Saved entries
_ _ _ _
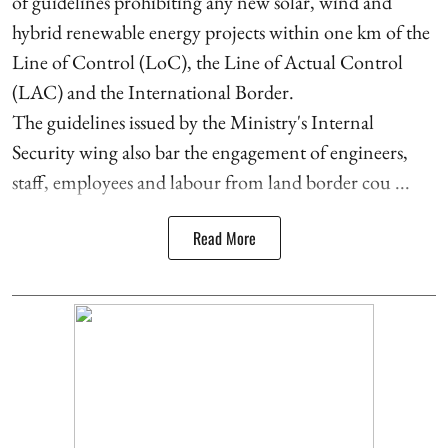
of guidelines prohibiting any new solar, wind and
hybrid renewable energy projects within one km of the
Line of Control (LoC), the Line of Actual Control
(LAC) and the International Border.
The guidelines issued by the Ministry's Internal
Security wing also bar the engagement of engineers,
staff, employees and labour from land border cou ...
Read More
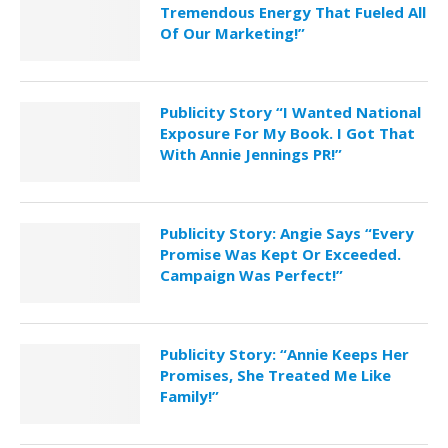
Tremendous Energy That Fueled All
Of Our Marketing!”
Publicity Story “I Wanted National
Exposure For My Book. I Got That
With Annie Jennings PR!”
Publicity Story: Angie Says “Every
Promise Was Kept Or Exceeded.
Campaign Was Perfect!”
Publicity Story: “Annie Keeps Her
Promises, She Treated Me Like
Family!”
_ _ _ _
Task statement =
Omitting all pictures, reproduce the records above in their entirety.

Result of the task =
of guidelines prohibiting any new solar, wind and
hybrid renewable energy projects within one km of the
Line of Control (LoC), the Line of Actual Control
(LAC) and the International Border.
The guidelines issued by the Ministry's Internal
Security wing also bar the engagement of engineers,
staff, employees and labour from land border cou ...
Read More
Tremendous Energy That Fueled All
Of Our Marketing!”
Publicity Story “I Wanted National
Exposure For My Book. I Got That
With Annie Jennings PR!”
Publicity Story: Angie Says “Every
Promise Was Kept Or Exceeded.
Campaign Was Perfect!”
Publicity Story: “Annie Keeps Her
Promises, She Treated Me Like
Family!”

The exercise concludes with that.